“If you find something funny then laugh”, says Jess Thom, a London artist with Tourettes syndrome. Alienated by the diagnosis in her early twenties, Thom took the advice of a friend: “You have a crazy language-making machine, and it would be a shame to waste it”. She founded the Touretteshero project to celebrate its creativity, with this show finding its title in ‘Biscuit’, a word she utters 16,000 times a day.
Thom wields a wheelchair from which she’s positively bursting in excitement, her ticks released in incredible crescendos: “Biscuit. Hedgehog. I love cats!” She demystifies the syndrome, including its branding as the ‘swearing condition’. Only a few people are believed to have curse words in their regular repertoire, and thankfully Thom is one of them: “Fuck it!”.
Tourettes comes with its dangers too. The performer reveals that the she is prone to daily fits, a fact that brings incidental tension to the performance. The audience has to prepare itself for the possibility.
Its political edge spells out stories of segregation, of attending a show by the comedian Mark Thomas at the Tricycle Theatre and being asked to leave the auditorium to watch from behind the sound booth. For her that was antithetical to theatre and its unities of people coming together.
Now she’s set out to remake theatre-going, and she’s not alone. The immensely charming and intelligent Jess Mabel Jones (a.k.a. Chopin) is at hand in both medical aid and stage management capacities, trying to keep the leading woman on-script, a task that lends a lot of comedy.

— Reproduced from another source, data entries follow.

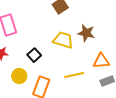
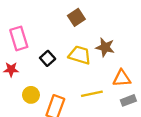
black square: (34, 55) -> (48, 58), moved

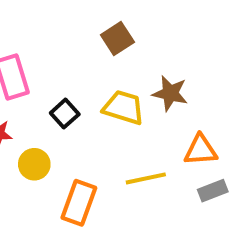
yellow circle: (31, 95) -> (34, 164), moved

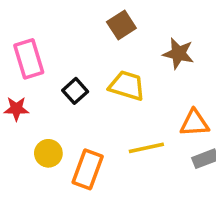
brown star: (170, 93) -> (178, 54), moved
yellow circle: (34, 164) -> (48, 153), moved

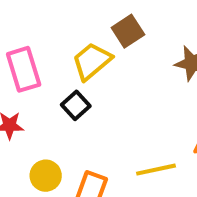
yellow trapezoid: (127, 86) -> (92, 61), moved, turned -57

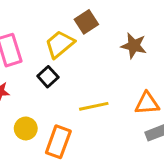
yellow line: (156, 170) -> (94, 106), moved

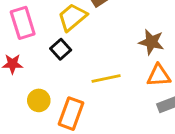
brown star: (134, 46) -> (151, 42), moved

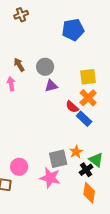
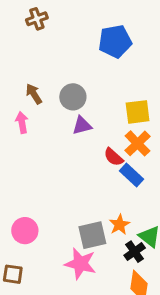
pink circle: (19, 167) -> (25, 231), moved

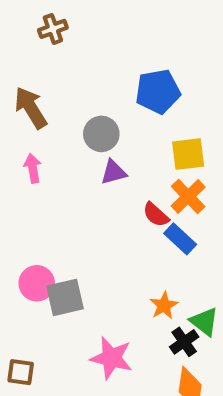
blue pentagon: (115, 41) -> (158, 92), moved
brown arrow: (34, 94) -> (31, 108), moved, size x1.5
pink circle: (25, 231) -> (37, 283), moved
gray square: (92, 235) -> (65, 297), moved

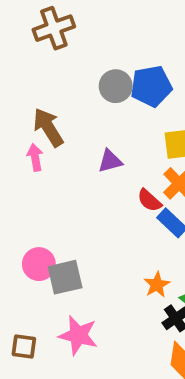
brown cross: (53, 29) -> (54, 28), size x1.5
brown arrow: (31, 108) -> (48, 127), moved
gray circle: (101, 134) -> (116, 86), moved
pink star: (111, 358) -> (78, 335), moved

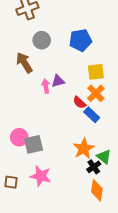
gray circle: (116, 86) -> (42, 40), moved
pink arrow: (35, 157) -> (46, 86), moved
orange star: (157, 285) -> (84, 148), size x1.5

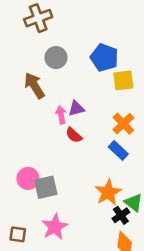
blue pentagon: (80, 40) -> (104, 58), turned 30
yellow square: (96, 72) -> (123, 80), moved
red semicircle: (79, 102) -> (74, 135), moved
pink star: (41, 176) -> (55, 227), turned 30

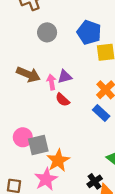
brown arrow: (34, 86) -> (28, 74), moved, turned 145
orange star: (108, 192) -> (58, 160), moved
black cross: (121, 215) -> (95, 181), moved

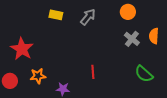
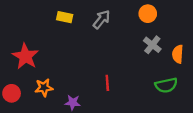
orange semicircle: (154, 36) -> (178, 54), moved
green semicircle: (144, 74) -> (166, 85), turned -54

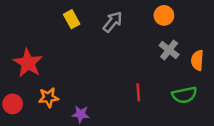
yellow rectangle: (65, 17) -> (72, 19), turned 49
red line: (107, 83) -> (138, 92), moved

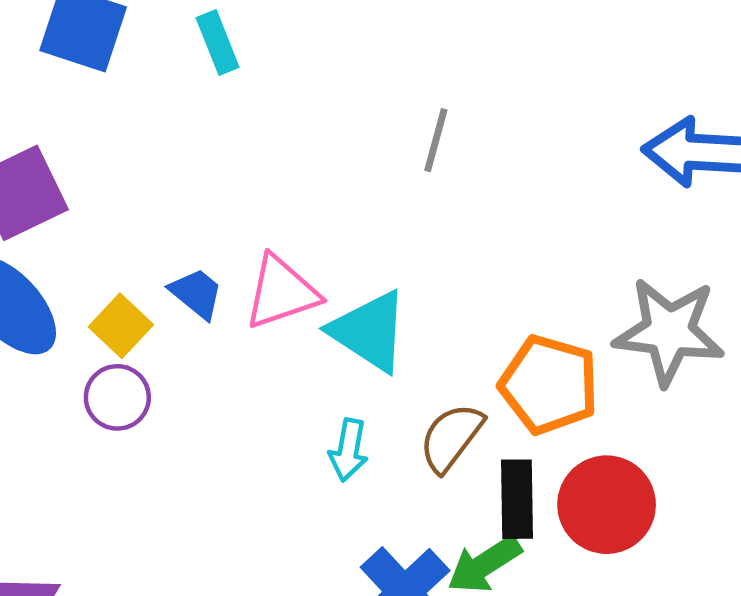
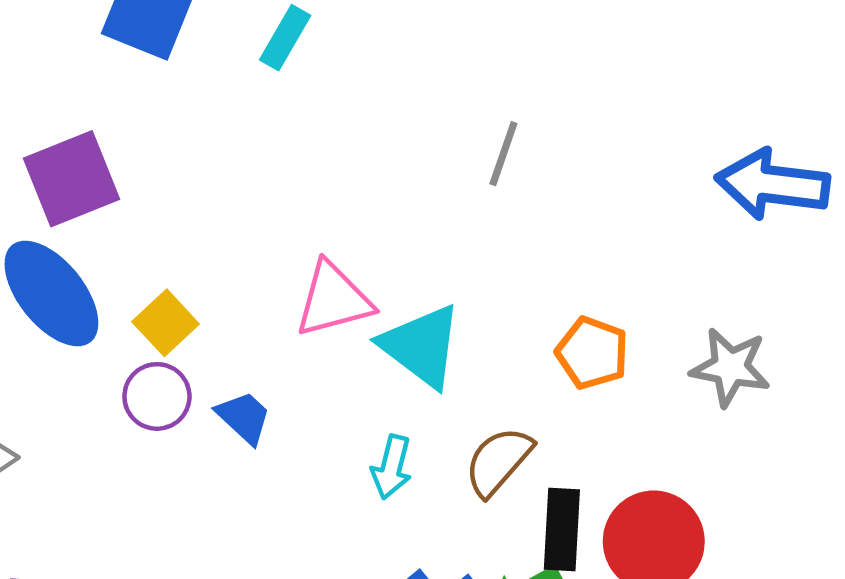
cyan rectangle: (218, 42) -> (285, 38), turned 48
blue trapezoid: (196, 293) -> (244, 417), moved
gray star: (669, 332) -> (730, 367), size x0.7
orange pentagon: (549, 385) -> (592, 353), moved, size x0.7

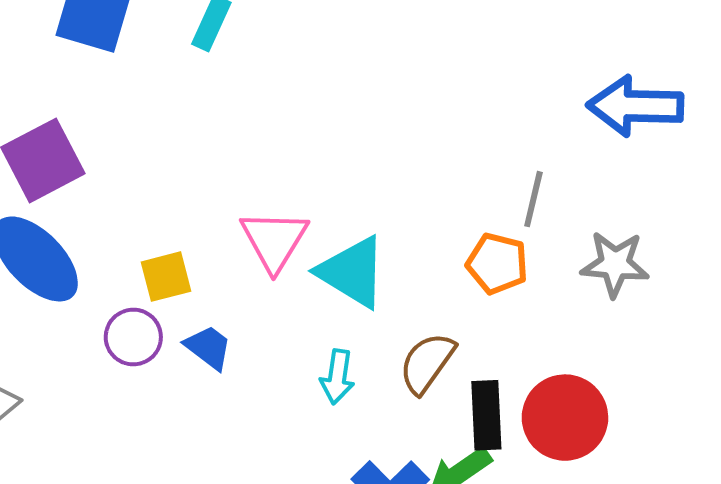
gray line: (503, 154) -> (533, 199), moved
pink triangle: (334, 300) -> (274, 240), turned -38
yellow square: (166, 323) -> (166, 277), moved, turned 34

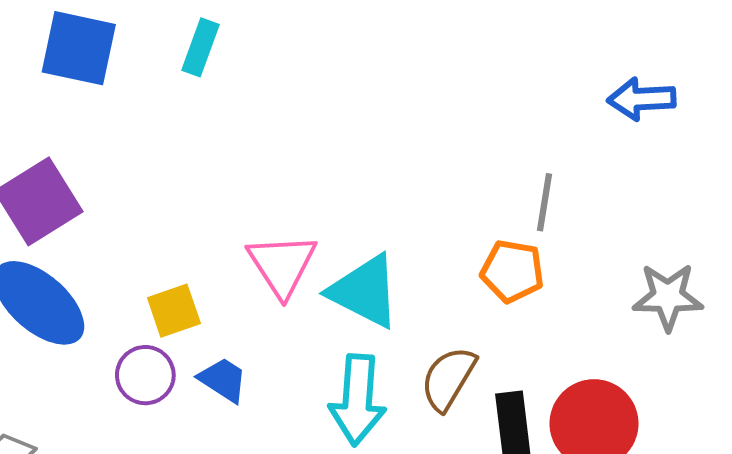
blue arrow: (635, 106) -> (641, 99), size x0.7
gray star: (615, 264) -> (668, 297), moved
cyan arrow: (337, 377) -> (358, 400), size x1.6

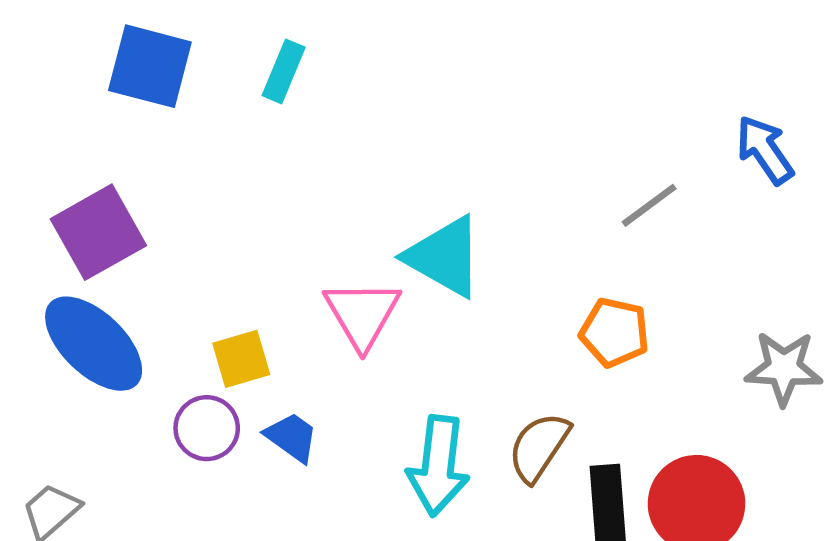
blue arrow: (641, 99) -> (765, 150), turned 56
gray line: (544, 202) -> (649, 205), moved, turned 42
cyan triangle: (365, 291) -> (444, 257), moved

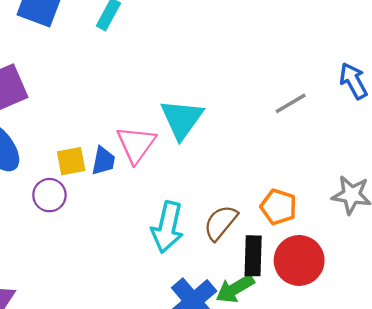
cyan triangle: (444, 257) -> (182, 119), turned 30
orange pentagon: (614, 332) -> (279, 207), moved
blue trapezoid: (292, 437) -> (103, 161), moved, turned 60

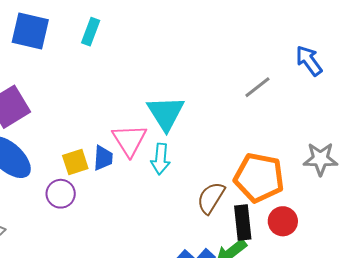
orange pentagon: (279, 207) -> (259, 178), size x1.6
cyan arrow: (167, 227) -> (161, 159), moved, size x0.7
red circle: (299, 260) -> (283, 221), size x0.7

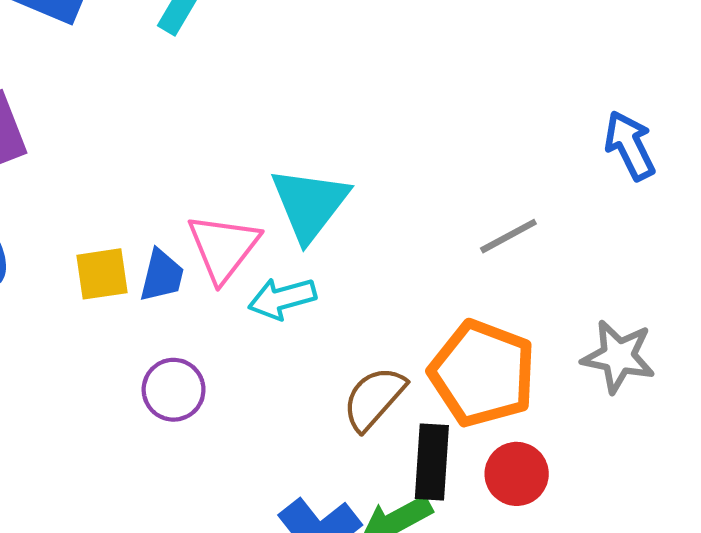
gray line: (257, 87) -> (508, 236), moved
cyan arrow: (161, 159) -> (282, 298), turned 60
purple circle: (61, 194) -> (174, 390), moved

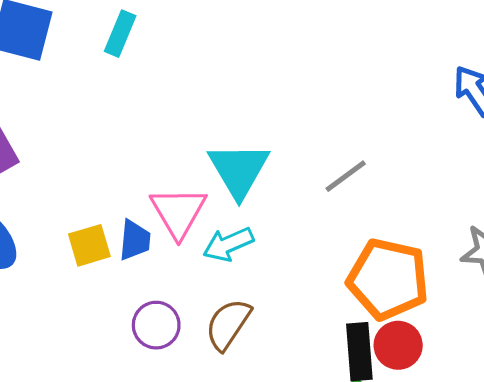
gray line: (508, 236) -> (346, 176), moved
brown semicircle: (374, 398) -> (228, 324), moved
red circle: (517, 474) -> (398, 345), moved

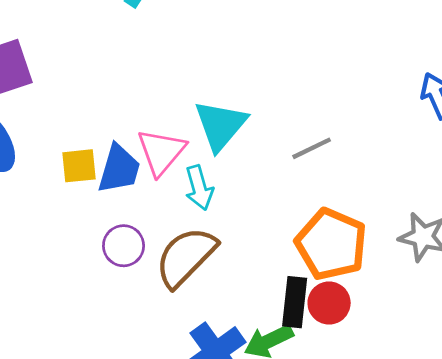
blue trapezoid: (135, 240) -> (119, 169), size x1.4
cyan arrow: (228, 244) -> (199, 188), turned -93
brown semicircle: (228, 324) -> (186, 257), size x1.4

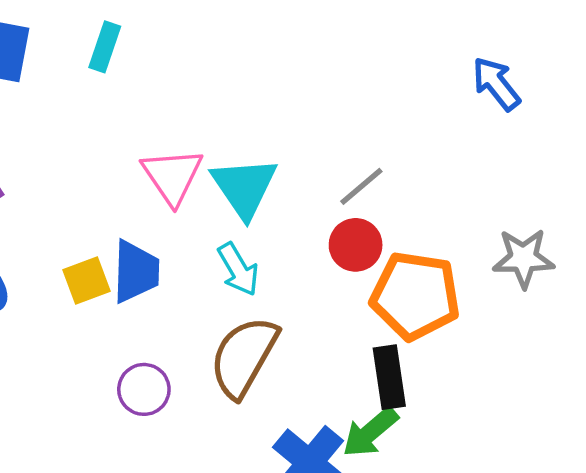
pink triangle: (161, 152) -> (172, 176), moved
purple circle: (124, 246) -> (144, 389), moved
red circle: (329, 303) -> (356, 245), moved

The story of their meeting is one of new possibilities: Jones was performing in a stage version of Beauty and the Beast on a night where Thom, in attendance, kept uttering ‘Alan’. By cosmic chance, this was the name of an ex-lover to the actor playing Belle, allowing her to access her own heartbreak in performance.
Championing accessibility in theatre, Touretteshero make a case for the ‘relaxed performance’ model of play-going: showings that welcome audiences with Autistic Spectrum Conditions, learning disabilities and other sensory disorders, where noise and movement are strictly monitored. It’s a model that needs to be adopted a whole lot more because Thom is too good not to have in the room, whether onstage or in the seats.